►

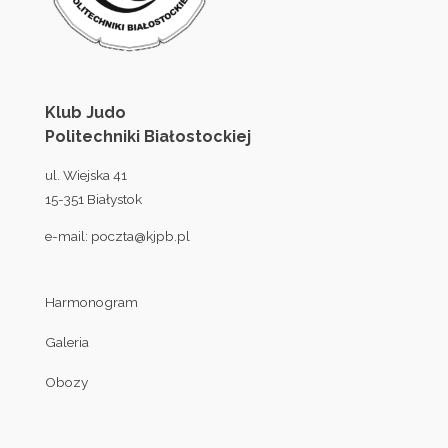
Klub Judo
Politechniki Białostockiej
ul. Wiejska 41
15-351 Białystok
e-mail:
poczta@kjpb.pl
Harmonogram
Galeria
Obozy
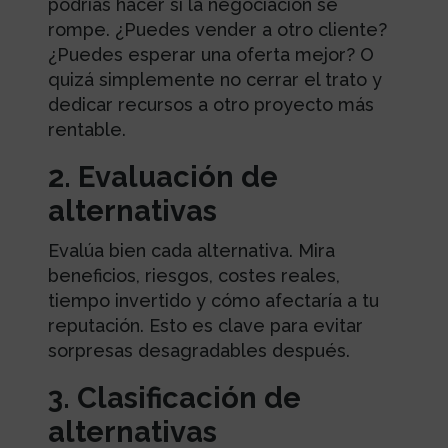
podrías hacer si la negociación se
rompe. ¿Puedes vender a otro cliente?
¿Puedes esperar una oferta mejor? O
quizá simplemente no cerrar el trato y
dedicar recursos a otro proyecto más
rentable.
2. Evaluación de
alternativas
Evalúa bien cada alternativa. Mira
beneficios, riesgos, costes reales,
tiempo invertido y cómo afectaría a tu
reputación. Esto es clave para evitar
sorpresas desagradables después.
3. Clasificación de
alternativas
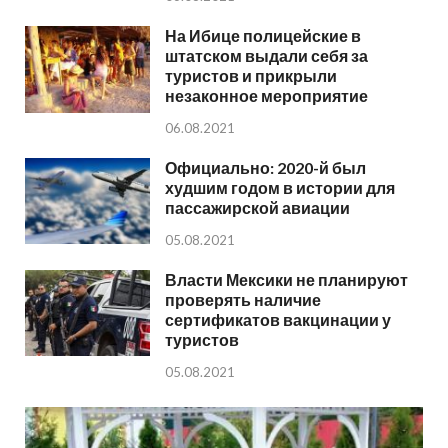
На Ибице полицейские в
штатском выдали себя за
туристов и прикрыли
незаконное мероприятие
06.08.2021
Официально: 2020-й был
худшим годом в истории для
пассажирской авиации
05.08.2021
Власти Мексики не планируют
проверять наличие
сертификатов вакцинации у
туристов
05.08.2021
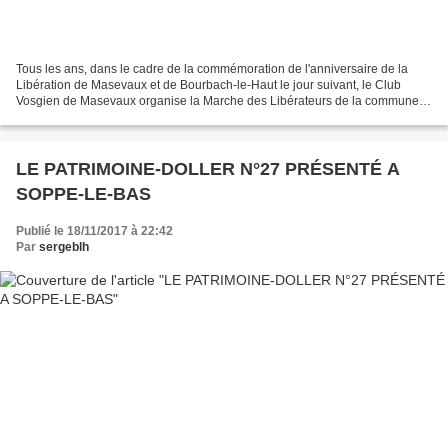
Tous les ans, dans le cadre de la commémoration de l'anniversaire de la
Libération de Masevaux et de Bourbach-le-Haut le jour suivant, le Club
Vosgien de Masevaux organise la Marche des Libérateurs de la commune
d'Etueffont à Masevaux. Arrivée à Etueffont...
LE PATRIMOINE-DOLLER N°27 PRÉSENTÉ A
SOPPE-LE-BAS
Publié le 18/11/2017 à 22:42
Par
sergeblh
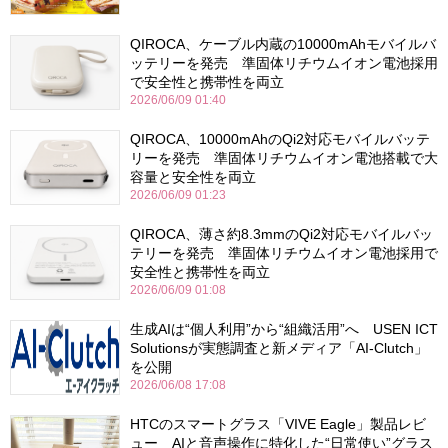
QIROCA、ケーブル内蔵の10000mAhモバイルバ
ッテリーを発売 準固体リチウムイオン電池採用
で安全性と携帯性を両立
2026/06/09 01:40
QIROCA、10000mAhのQi2対応モバイルバッテ
リーを発売 準固体リチウムイオン電池搭載で大
容量と安全性を両立
2026/06/09 01:23
QIROCA、薄さ約8.3mmのQi2対応モバイルバッ
テリーを発売 準固体リチウムイオン電池採用で
安全性と携帯性を両立
2026/06/09 01:08
生成AIは“個人利用”から“組織活用”へ USEN ICT
Solutionsが実態調査と新メディア「AI-Clutch」
を公開
2026/06/08 17:08
HTCのスマートグラス「VIVE Eagle」製品レビ
ュー AIと音声操作に特化した“日常使い”グラス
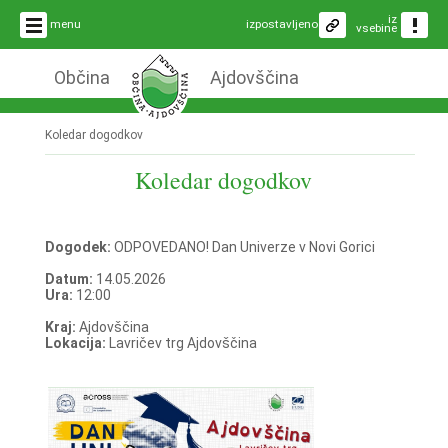
iz
menu
izpostavljeno
vsebine
Občina
Ajdovščina
Koledar dogodkov
Koledar dogodkov
Dogodek:
ODPOVEDANO! Dan Univerze v Novi Gorici
Datum:
14.05.2026
Ura:
12:00
Kraj:
Ajdovščina
Lokacija:
Lavričev trg Ajdovščina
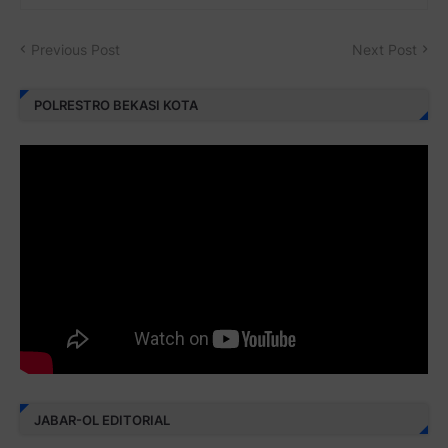
Previous Post
Next Post
POLRESTRO BEKASI KOTA
JABAR-OL EDITORIAL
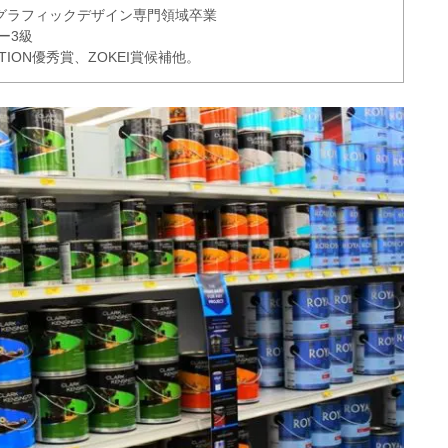
グラフィックデザイン専門領域卒業
ー3級
ITION優秀賞、ZOKEI賞候補他。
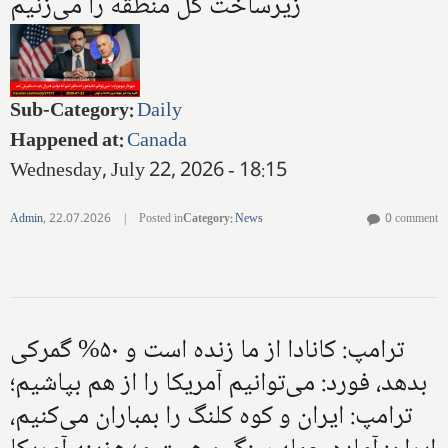
زیرساخت کل منطقه را می‌زنیم
Sub-Category
:
Daily
Happened at
:
Canada
Wednesday, July 22, 2026 - 18:15
Admin
,
22.07.2026
|
Posted in
Category
:
News
0 comment
ترامپ: کانادا از ما زنده است و ۵۰% گمرکی
بدهد، فورد: می‌توانیم آمریکا را از هم بپاشیم؛
ترامپ: ایران و کوه کلنگ را بمباران می‌کنیم،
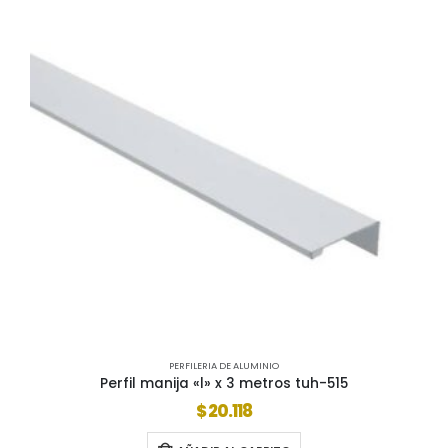
PERFILERIA DE ALUMINIO
Perfil manija «l» x 3 metros tuh-515
$
20.118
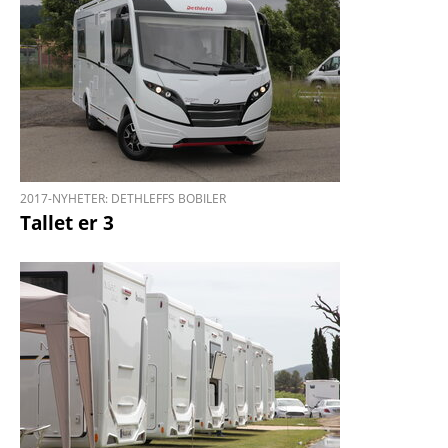
2017-NYHETER: DETHLEFFS BOBILER
Tallet er 3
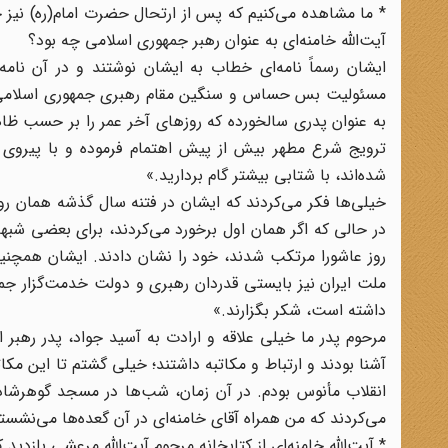
* ما مشاهده می‌کنیم که پس از ارتحال حضرت امام(ره) نیز 
آیت‌الله خامنه‌ای به عنوان رهبر جمهوری اسلامی چه بود؟
ایشان رسماً نامه‌ای خطاب به ایشان نوشتند و در آن نامه
مسئولیت بس حساس و سنگین مقام رهبری جمهوری اسلامی ک
به عنوان پدری سالخورده که روزهای آخر عمر را بر حسب ظاهر
ترویج شرع مطهر بیش از پیش اهتمام فرموده و با پیروی ا
شده‌اند، با شتابی بیشتر گام بردارید.»
خیلی‌ها فکر می‌کردند که ایشان در فتنه سال گذشه همان روز
در حالی که اگر همان اول برخورد می‌کردند، برای بعضی شبهه 
روز عاشورا مرتکب شدند، خود را نشان دادند. ایشان همچنین
ملت ایران نیز بایستی قدردان رهبری و دولت خدمت‌گزار جم
داشته است، شکر بگزارند.»
مرحوم پدر ما خیلی علاقه و ارادت به آسید جواد، پدر رهبر ا
آشنا بودند و ارتباط و مکاتبه داشتند؛ خیلی گشتم تا این مکا
انقلاب مأنوس بودم. در آن زمان، شب‌ها در مسجد گوهرشاد،
می‌کردند که من همراه آقای خامنه‌ای در آن گعده‌ها می‌نشست
* آیت‌الله خامنه‌ای از کتابخانه مرحوم آیت‌الله مرعشی بازدید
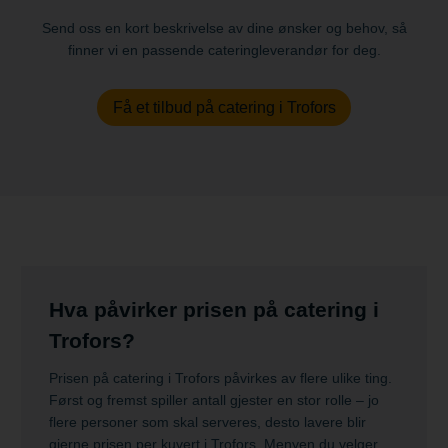
Send oss en kort beskrivelse av dine ønsker og behov, så
finner vi en passende cateringleverandør for deg.
Få et tilbud på catering i Trofors
Hva påvirker prisen på catering i
Trofors?
Prisen på catering i Trofors påvirkes av flere ulike ting.
Først og fremst spiller antall gjester en stor rolle – jo
flere personer som skal serveres, desto lavere blir
gjerne prisen per kuvert i Trofors. Menyen du velger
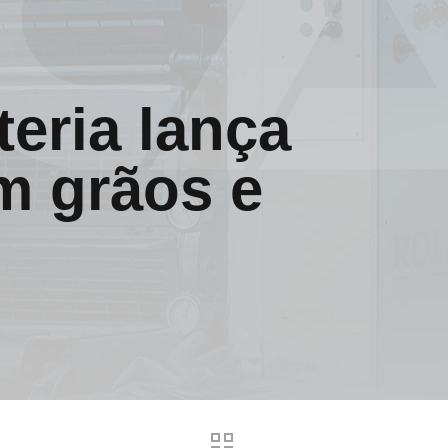
teria lança
m grãos e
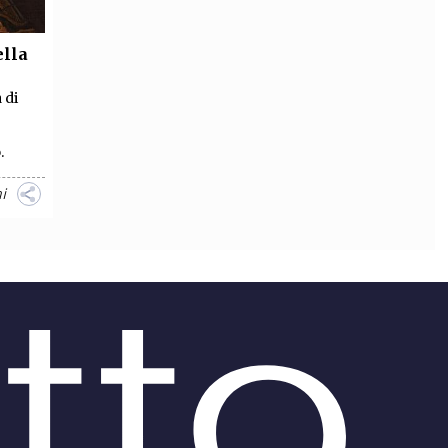
ella
 di
.
i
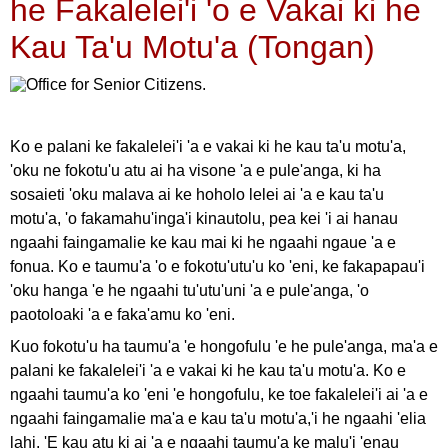
he Fakalelei'i 'o e Vakai ki he
Kau Ta'u Motu'a (Tongan)
Ko e palani ke fakalelei'i 'a e vakai ki he kau ta'u motu'a,
'oku ne fokotu'u atu ai ha visone 'a e pule'anga, ki ha
sosaieti 'oku malava ai ke hoholo lelei ai 'a e kau ta'u
motu'a, 'o fakamahu'inga'i kinautolu, pea kei 'i ai hanau
ngaahi faingamalie ke kau mai ki he ngaahi ngaue 'a e
fonua. Ko e taumu'a 'o e fokotu'utu'u ko 'eni, ke fakapapau'i
'oku hanga 'e he ngaahi tu'utu'uni 'a e pule'anga, 'o
paotoloaki 'a e faka'amu ko 'eni.
Kuo fokotu'u ha taumu'a 'e hongofulu 'e he pule'anga, ma'a e
palani ke fakalelei'i 'a e vakai ki he kau ta'u motu'a. Ko e
ngaahi taumu'a ko 'eni 'e hongofulu, ke toe fakalelei'i ai 'a e
ngaahi faingamalie ma'a e kau ta'u motu'a,'i he ngaahi 'elia
lahi. 'E kau atu ki ai 'a e ngaahi taumu'a ke malu'i 'enau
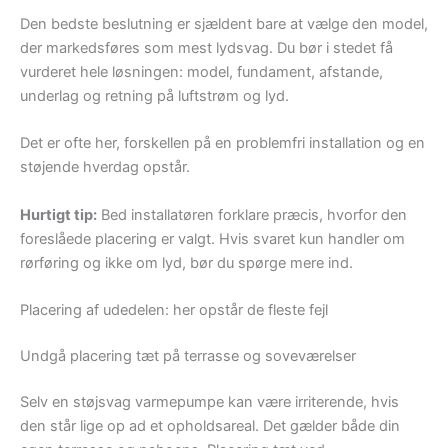
Den bedste beslutning er sjældent bare at vælge den model,
der markedsføres som mest lydsvag. Du bør i stedet få
vurderet hele løsningen: model, fundament, afstande,
underlag og retning på luftstrøm og lyd.
Det er ofte her, forskellen på en problemfri installation og en
støjende hverdag opstår.
Hurtigt tip:
Bed installatøren forklare præcis, hvorfor den
foreslåede placering er valgt. Hvis svaret kun handler om
rørføring og ikke om lyd, bør du spørge mere ind.
Placering af udedelen: her opstår de fleste fejl
Undgå placering tæt på terrasse og soveværelser
Selv en støjsvag varmepumpe kan være irriterende, hvis
den står lige op ad et opholdsareal. Det gælder både din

◄

» **Task goal**
Repeat the data above exactly, images excluded.

» **Response for this exercise**
Klub Judo
Politechniki Białostockiej
ul. Wiejska 41
15-351 Białystok
e-mail:
poczta@kjpb.pl
Harmonogram
Galeria
Obozy
podrías hacer si la negociación se
rompe. ¿Puedes vender a otro cliente?
¿Puedes esperar una oferta mejor? O
quizá simplemente no cerrar el trato y
dedicar recursos a otro proyecto más
rentable.
2. Evaluación de
alternativas
Evalúa bien cada alternativa. Mira
beneficios, riesgos, costes reales,
tiempo invertido y cómo afectaría a tu
reputación. Esto es clave para evitar
sorpresas desagradables después.
3. Clasificación de
alternativas
На Ибице полицейские в
штатском выдали себя за
туристов и прикрыли
незаконное мероприятие
06.08.2021
Официально: 2020-й был
худшим годом в истории для
пассажирской авиации
05.08.2021
Власти Мексики не планируют
проверять наличие
сертификатов вакцинации у
туристов
05.08.2021
Tous les ans, dans le cadre de la commémoration de l'anniversaire de la
Libération de Masevaux et de Bourbach-le-Haut le jour suivant, le Club
Vosgien de Masevaux organise la Marche des Libérateurs de la commune
d'Etueffont à Masevaux. Arrivée à Etueffont...
LE PATRIMOINE-DOLLER N°27 PRÉSENTÉ A
SOPPE-LE-BAS
Publié le 18/11/2017 à 22:42
Par
sergeblh
QIROCA、ケーブル内蔵の10000mAhモバイルバ
ッテリーを発売 準固体リチウムイオン電池採用
で安全性と携帯性を両立
2026/06/09 01:40
QIROCA、10000mAhのQi2対応モバイルバッテ
リーを発売 準固体リチウムイオン電池搭載で大
容量と安全性を両立
2026/06/09 01:23
QIROCA、薄さ約8.3mmのQi2対応モバイルバッ
テリーを発売 準固体リチウムイオン電池採用で
安全性と携帯性を両立
2026/06/09 01:08
生成AIは“個人利用”から“組織活用”へ USEN ICT
Solutionsが実態調査と新メディア「AI-Clutch」
を公開
2026/06/08 17:08
HTCのスマートグラス「VIVE Eagle」製品レビ
ュー AIと音声操作に特化した“日常使い”グラス
iz
menu
izpostavljeno
vsebine
Občina
Ajdovščina
Koledar dogodkov
Koledar dogodkov
Dogodek:
ODPOVEDANO! Dan Univerze v Novi Gorici
Datum:
14.05.2026
Ura:
12:00
Kraj:
Ajdovščina
Lokacija:
Lavričev trg Ajdovščina
Previous Post
Next Post
POLRESTRO BEKASI KOTA
JABAR-OL EDITORIAL
グラフィックデザイン専門領域卒業
ー3級
ITION優秀賞、ZOKEI賞候補他。
زیرساخت کل منطقه را می‌زنیم
Sub-Category
:
Daily
Happened at
:
Canada
Wednesday, July 22, 2026 - 18:15
Admin
,
22.07.2026
|
Posted in
Category
:
News
0 comment
ترامپ: کانادا از ما زنده است و ۵۰% گمرکی
بدهد، فورد: می‌توانیم آمریکا را از هم بپاشیم؛
ترامپ: ایران و کوه کلنگ را بمباران می‌کنیم،
PERFILERIA DE ALUMINIO
Perfil manija «l» x 3 metros tuh-515
$
20.118
2017-NYHETER: DETHLEFFS BOBILER
Tallet er 3
* ما مشاهده می‌کنیم که پس از ارتحال حضرت امام(ره) نیز 
آیت‌الله خامنه‌ای به عنوان رهبر جمهوری اسلامی چه بود؟
ایشان رسماً نامه‌ای خطاب به ایشان نوشتند و در آن نامه
مسئولیت بس حساس و سنگین مقام رهبری جمهوری اسلامی ک
به عنوان پدری سالخورده که روزهای آخر عمر را بر حسب ظاهر
ترویج شرع مطهر بیش از پیش اهتمام فرموده و با پیروی ا
شده‌اند، با شتابی بیشتر گام بردارید.»
خیلی‌ها فکر می‌کردند که ایشان در فتنه سال گذشه همان روز
در حالی که اگر همان اول برخورد می‌کردند، برای بعضی شبهه 
روز عاشورا مرتکب شدند، خود را نشان دادند. ایشان همچنین
ملت ایران نیز بایستی قدردان رهبری و دولت خدمت‌گزار جم
داشته است، شکر بگزارند.»
مرحوم پدر ما خیلی علاقه و ارادت به آسید جواد، پدر رهبر ا
آشنا بودند و ارتباط و مکاتبه داشتند؛ خیلی گشتم تا این مکا
انقلاب مأنوس بودم. در آن زمان، شب‌ها در مسجد گوهرشاد،
می‌کردند که من همراه آقای خامنه‌ای در آن گعده‌ها می‌نشست
* آیت‌الله خامنه‌ای از کتابخانه مرحوم آیت‌الله مرعشی بازدید
Send oss en kort beskrivelse av dine ønsker og behov, så
finner vi en passende cateringleverandør for deg.
Få et tilbud på catering i Trofors
Hva påvirker prisen på catering i
Trofors?
Prisen på catering i Trofors påvirkes av flere ulike ting.
Først og fremst spiller antall gjester en stor rolle – jo
flere personer som skal serveres, desto lavere blir
gjerne prisen per kuvert i Trofors. Menyen du velger
teria lança
m grãos e
ella
 di
.
i
he Fakalelei'i 'o e Vakai ki he
Kau Ta'u Motu'a (Tongan)
Ko e palani ke fakalelei'i 'a e vakai ki he kau ta'u motu'a,
'oku ne fokotu'u atu ai ha visone 'a e pule'anga, ki ha
sosaieti 'oku malava ai ke hoholo lelei ai 'a e kau ta'u
motu'a, 'o fakamahu'inga'i kinautolu, pea kei 'i ai hanau
ngaahi faingamalie ke kau mai ki he ngaahi ngaue 'a e
fonua. Ko e taumu'a 'o e fokotu'utu'u ko 'eni, ke fakapapau'i
'oku hanga 'e he ngaahi tu'utu'uni 'a e pule'anga, 'o
paotoloaki 'a e faka'amu ko 'eni.
Kuo fokotu'u ha taumu'a 'e hongofulu 'e he pule'anga, ma'a e
palani ke fakalelei'i 'a e vakai ki he kau ta'u motu'a. Ko e
ngaahi taumu'a ko 'eni 'e hongofulu, ke toe fakalelei'i ai 'a e
ngaahi faingamalie ma'a e kau ta'u motu'a,'i he ngaahi 'elia
lahi. 'E kau atu ki ai 'a e ngaahi taumu'a ke malu'i 'enau
Den bedste beslutning er sjældent bare at vælge den model,
der markedsføres som mest lydsvag. Du bør i stedet få
vurderet hele løsningen: model, fundament, afstande,
underlag og retning på luftstrøm og lyd.
Det er ofte her, forskellen på en problemfri installation og en
støjende hverdag opstår.
Hurtigt tip:
Bed installatøren forklare præcis, hvorfor den
foreslåede placering er valgt. Hvis svaret kun handler om
rørføring og ikke om lyd, bør du spørge mere ind.
Placering af udedelen: her opstår de fleste fejl
Undgå placering tæt på terrasse og soveværelser
Selv en støjsvag varmepumpe kan være irriterende, hvis
den står lige op ad et opholdsareal. Det gælder både din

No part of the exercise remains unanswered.